The question came up in the family council—did father pay tithing on that $80? If he didn’t, he would have $40 a month to care for the family; if he did, it would be cut down by $4 and he would have $36 a month. I remember that council, and I remember that they decided that they would pay their tithing, and I remember that they sent me with the tithing to the bishop. It was cold, and I didn’t have warm clothes, and I wondered what really had gone wrong with father. I learned from that—the training of my parents—that there is truth in the Lord’s promises.

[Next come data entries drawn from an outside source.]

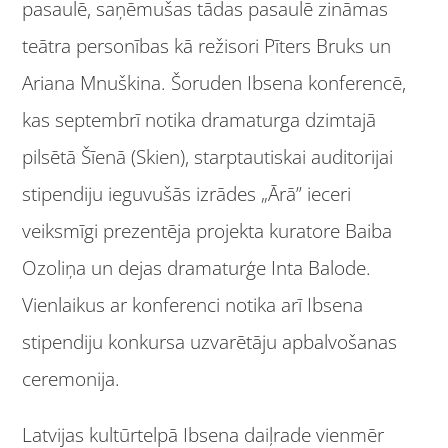
pasaulē, saņēmušas tādas pasaulē zināmas
teātra personības kā režisori Pīters Bruks un
Ariana Mnuškina. Šoruden Ibsena konferencē,
kas septembrī notika dramaturga dzimtajā
pilsētā Šīenā (Skien), starptautiskai auditorijai
stipendiju ieguvušās izrādes „Ārā” ieceri
veiksmīgi prezentēja projekta kuratore Baiba
Ozoliņa un dejas dramaturģe Inta Balode.
Vienlaikus ar konferenci notika arī Ibsena
stipendiju konkursa uzvarētāju apbalvošanas
ceremonija.
Latvijas kultūrtelpā Ibsena daiļrade vienmēr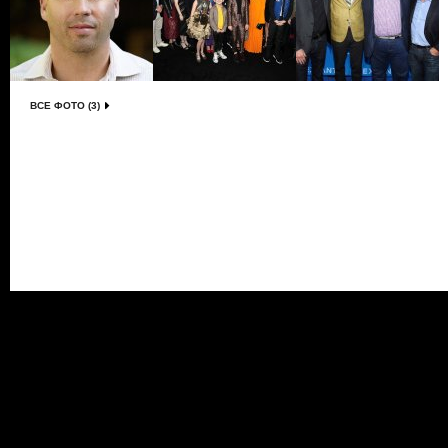
ВСЕ ФОТО (3)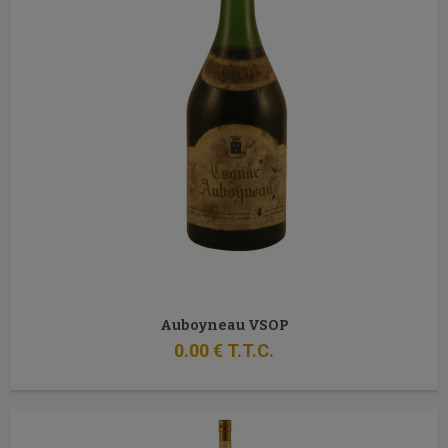
Auboyneau VSOP
0
.00
€
T.T.C.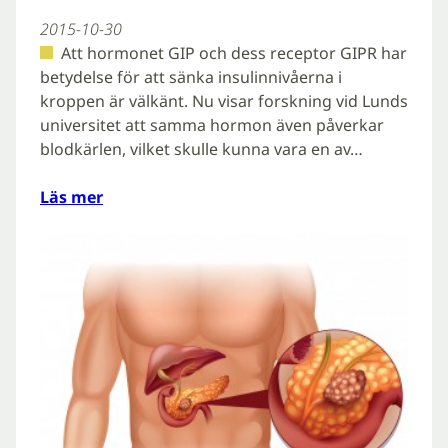
2015-10-30
Att hormonet GIP och dess receptor GIPR har
betydelse för att sänka insulinnivåerna i
kroppen är välkänt. Nu visar forskning vid Lunds
universitet att samma hormon även påverkar
blodkärlen, vilket skulle kunna vara en av…
Läs mer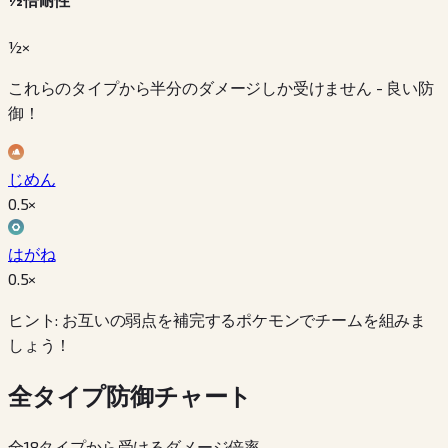
½×
これらのタイプから半分のダメージしか受けません - 良い防
御！
じめん
0.5
×
はがね
0.5
×
ヒント: お互いの弱点を補完するポケモンでチームを組みま
しょう！
全タイプ防御チャート
全18タイプから受けるダメージ倍率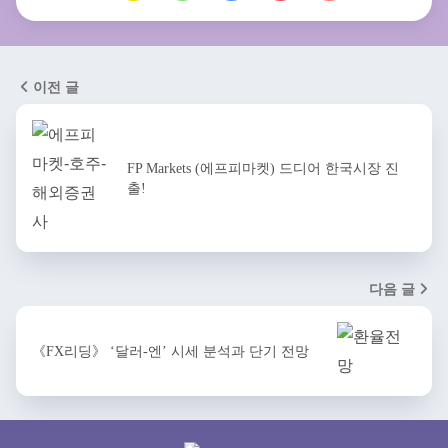
이전 글
FP Markets (에프피마켓) 드디어 한국시장 진
출!
다음 글
《FX리딩》 ‘달러-엔’ 시세 분석과 단기 전망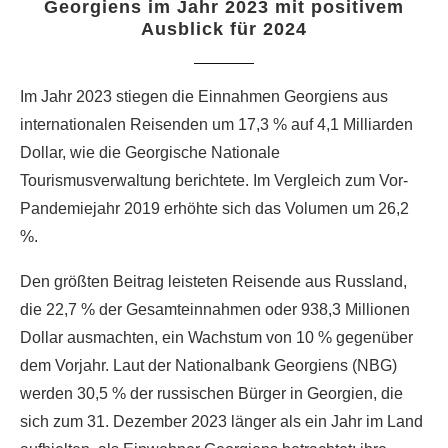
Georgiens im Jahr 2023 mit positivem
Ausblick für 2024
Im Jahr 2023 stiegen die Einnahmen Georgiens aus
internationalen Reisenden um 17,3 % auf 4,1 Milliarden
Dollar, wie die Georgische Nationale
Tourismusverwaltung berichtete. Im Vergleich zum Vor-
Pandemiejahr 2019 erhöhte sich das Volumen um 26,2
%.
Den größten Beitrag leisteten Reisende aus Russland,
die 22,7 % der Gesamteinnahmen oder 938,3 Millionen
Dollar ausmachten, ein Wachstum von 10 % gegenüber
dem Vorjahr. Laut der Nationalbank Georgiens (NBG)
werden 30,5 % der russischen Bürger in Georgien, die
sich zum 31. Dezember 2023 länger als ein Jahr im Land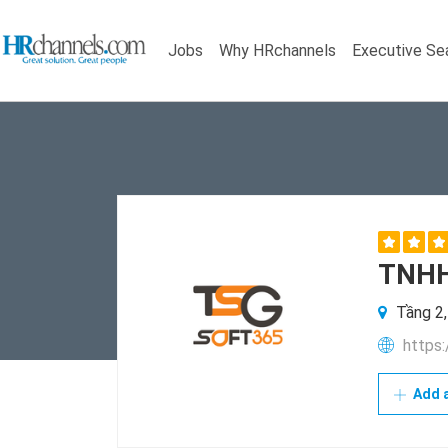
Jobs
Why HRchannels
Executive Se
TNHH
Tầng 2,
https:
Add a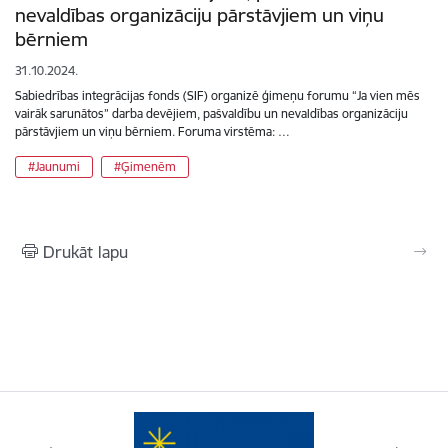
nevaldības organizāciju pārstāvjiem un viņu
bērniem
31.10.2024.
Sabiedrības integrācijas fonds (SIF) organizē ģimeņu forumu “Ja vien mēs
vairāk sarunātos” darba devējiem, pašvaldību un nevaldības organizāciju
pārstāvjiem un viņu bērniem. Foruma virstēma: …
#Jaunumi
#Ģimenēm
Drukāt lapu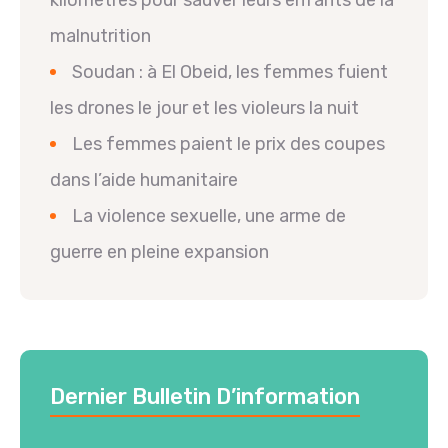
kilomètres pour sauver leurs enfants de la
malnutrition
Soudan : à El Obeid, les femmes fuient
les drones le jour et les violeurs la nuit
Les femmes paient le prix des coupes
dans l’aide humanitaire
La violence sexuelle, une arme de
guerre en pleine expansion
Dernier Bulletin D’information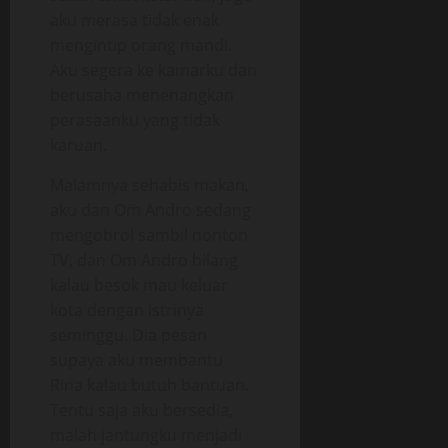
aku merasa tidak enak
mengintip orang mandi.
Aku segera ke kamarku dan
berusaha menenangkan
perasaanku yang tidak
karuan.
Malamnya sehabis makan,
aku dan Om Andro sedang
mengobrol sambil nonton
TV, dan Om Andro bilang
kalau besok mau keluar
kota dengan istrinya
seminggu. Dia pesan
supaya aku membantu
Rina kalau butuh bantuan.
Tentu saja aku bersedia,
malah jantungku menjadi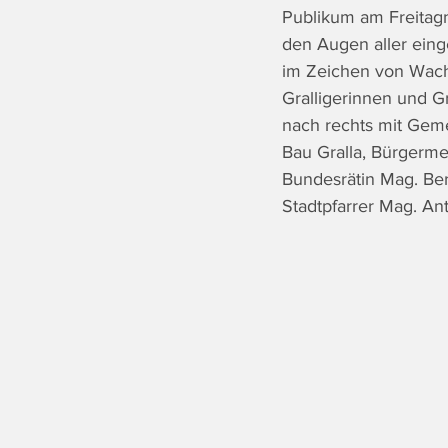
Publikum am Freitagna
den Augen aller eing
im Zeichen von Wachs
Gralligerinnen und Gr
nach rechts mit Geme
Bau Gralla, Bürgerme
Bundesrätin Mag. Ber
Stadtpfarrer Mag. An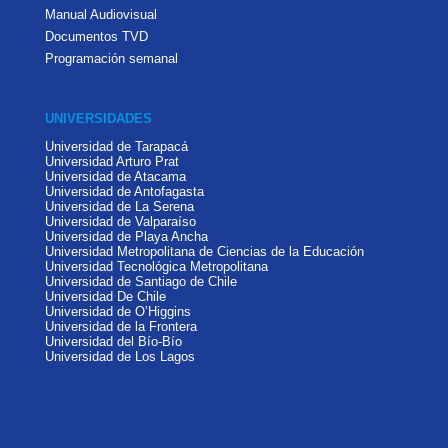
Manual Audiovisual
Documentos TVD
Programación semanal
UNIVERSIDADES
Universidad de Tarapacá
Universidad Arturo Prat
Universidad de Atacama
Universidad de Antofagasta
Universidad de La Serena
Universidad de Valparaíso
Universidad de Playa Ancha
Universidad Metropolitana de Ciencias de la Educación
Universidad Tecnológica Metropolitana
Universidad de Santiago de Chile
Universidad De Chile
Universidad de O’Higgins
Universidad de la Frontera
Universidad del Bío-Bío
Universidad de Los Lagos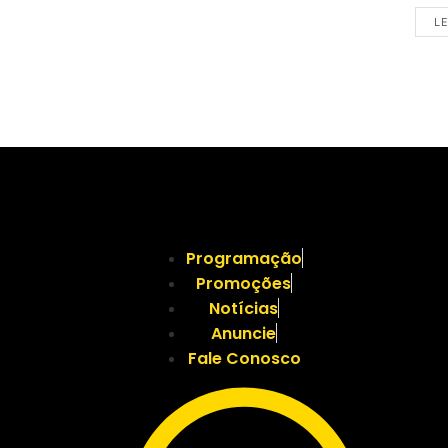
LE
Programação
Promoções
Notícias
Anuncie
Fale Conosco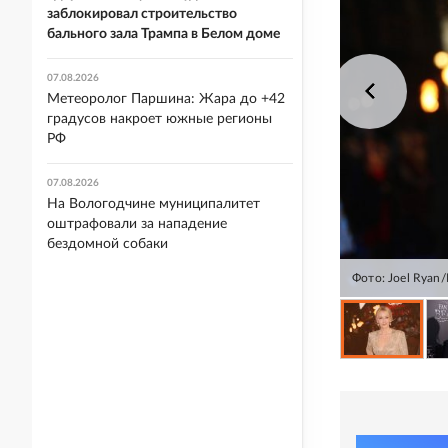
заблокировал строительство
бального зала Трампа в Белом доме
07.08.2026
Метеоролог Паршина: Жара до +42
градусов накроет южные регионы
РФ
07.08.2026
На Вологодчине муниципалитет
оштрафовали за нападение
бездомной собаки
Фото: Joel Ryan/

I know that you have a great feeling if you live that law. As I say, I give the credit to my parents. I remember after we were married—my wife and I—that I was working my way through school and I was working at the post office eight hours a day and carrying a full course of law. We had lost a baby, and we had a large hospital bill. I decided to quit the post office and start the practice of law. I quit in September and failed to pay tithing in September because I had built up a retirement benefit with the government that was to be paid to me in November, with which I felt I could pay my tithing. But it didn’t come in November and it didn’t come in December. I had to report that year to my bishop that I had not paid a full tithe. But I did not feel good about it, so I kept a record and paid it in installments at 8 percent interest until I had paid the deficit in full. I had a good feeling after I got it paid. I knew the Lord had understood and accepted my performance.
I tell you now that I know from my own experience, and I bear you my witness as an Apostle of the Lord Jesus Christ—a special witness which I am happy to bear to all the world under any circumstance—that there is a peace and a comfort and an assurance which comes to one who will pay an honest tithing, a liberal tithing. If you ever come to a time when you don’t know how much you owe, pay a little more. It is better to pay too much than too little.